Dans Je suis très sensible, le lecteur en sait plus que le personnage principal Grégoire qui est un être "décalé" par rapport à la réalité.  En tant que lecteur, nous comprenons la situation mieux que lui qui est un peu "naïf". En quoi cette posture vous intéresse-t-elle dans l’écriture d’un roman ?
En fait, je ne l’ai pas fait exprès – mais je l’ai revendiqué ensuite, quand je m’en suis aperçue.
Le côté décalé de Grégoire m’a passionnée. Je pense que c’est la logique du personnage, et la logique du texte, qui m’ont amenée au fait que le lecteur en sache plus sur le personnage que le personnage lui-même. Cela arrive parfois, dans la vie, d’avoir l’impression de connaître quelque chose à propos de quelqu’un (ou d’en avoir la forte intuition, disons), alors que ça semble échapper à la personne concernée.
Cet aspect-là est peut-être inspiré par des expériences personnelles, mais ça n’est pas conscient au moment de l’écriture. Je crois qu’on écrit beaucoup plus avec son inconscient, son imaginaire, qu’avec son conscient. Ça nous échappe. Ça échappe au raisonnement, ça n’est pas calculé. Et c’est aussi ce qui fait le charme de l’écriture – en tout cas pour moi.

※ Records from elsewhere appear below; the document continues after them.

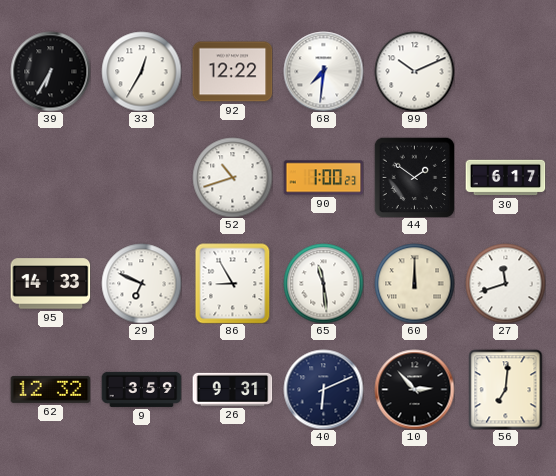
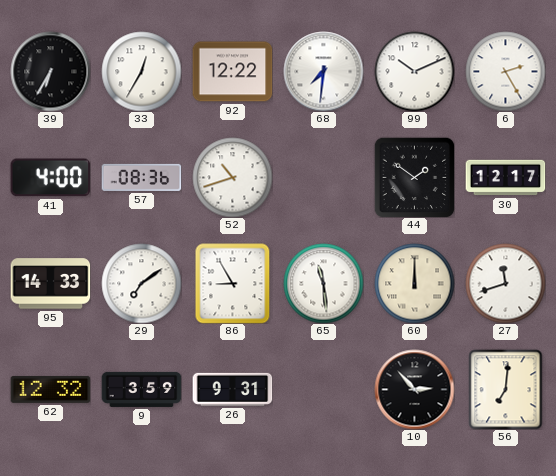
6: none -> 2:25
41: none -> 4:00
57: none -> 08:36
90: 1:00 -> none
30: 6:17 -> 12:17
29: 6:49 -> 7:09
40: 6:11 -> none
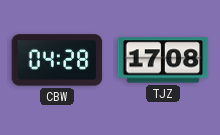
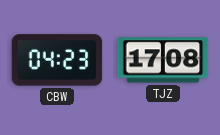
CBW: 04:28 -> 04:23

Dans votre roman Cette nuit-là vous évoquez la problématique d’une femme qui subit l’humiliation infligée par son mari et dans votre roman suivant Un couple ordinaire c’est l’inverse c’est le mari qui subit le pouvoir de sa femme. Comment sont nés ces deux romans ?
Un livre est né de l’autre. Après avoir publié Cette nuit-là, j’ai rencontré beaucoup de lecteurs, car j’ai été associée à la campagne d’Amnesty International contre la violence faite aux femmes.
Plusieurs hommes m’ont interpellée sur le fait que les hommes aussi vivaient  des situations de violence (plus souvent psychologiques que physiques), qu’ils en souffraient beaucoup sans se sentir soutenus et compris. J’avais déjà constaté cela, en regardant autour de moi, en observant certains couples. Et l’idée est née. Pourquoi pas un personnage masculin malmené par sa compagne, subissant une violence verbale, psychologique ?
Il s’est passé du temps, des mois (et de l’observation en attendant), puis le personnage de Benjamin est né dans ma tête. Il a insisté, alors je l’ai écrit. Ensuite il m’a raconté son histoire, je l’ai écoutée.

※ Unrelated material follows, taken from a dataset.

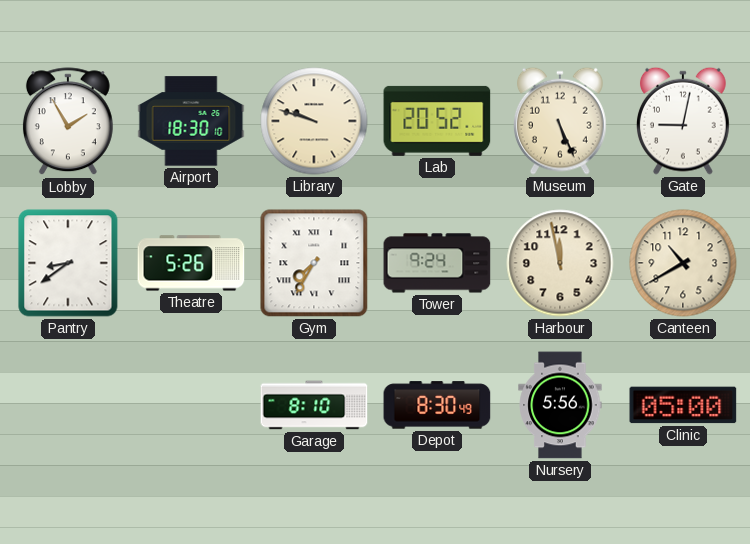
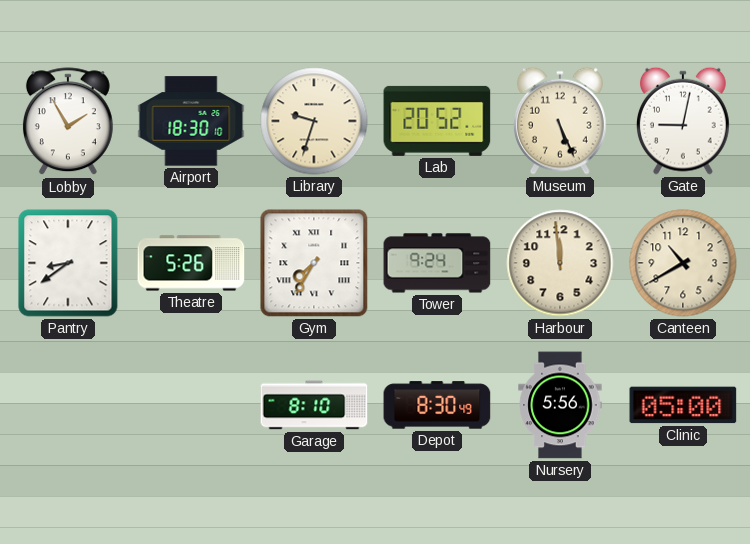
Library: 9:48 -> 9:33
Harbour: 11:58 -> 11:59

Dans Cette nuit-là nous vivons l’introspection de la femme manipulée par son mari. Le point de vue est intéressant car elle analyse sa situation et son propre comportement. Pour vous la littérature est-elle un moyen de parler des problèmes de société ?

Au fond, je pense que la littérature est la façon le plus édifiante, la plus démonstrative, pour parler des tourments que l’être humain éprouve.
Un essai, une analyse, une thèse universitaire peuvent être très intelligents, très bien menés – je lis beaucoup d’essais, ça me nourrit aussi, j’ai besoin de ces lectures-là. Mais la littérature dit les choses autrement, de façon plus forte, plus intense. Le pouvoir de la fiction… Raconter ou écouter une histoire, c’est souvent plus fort qu’une analyse. Là je pense par exemple à Proust, nous faisant ressentir la jalousie à travers son narrateur, ou à Madame Bovary qui nous fait vivre son ennui et sa désespérance. L’empathie pour le personnage nous permet de le suivre, de le comprendre, bien autrement qu’une analyse, même très savante – du moins à mon avis.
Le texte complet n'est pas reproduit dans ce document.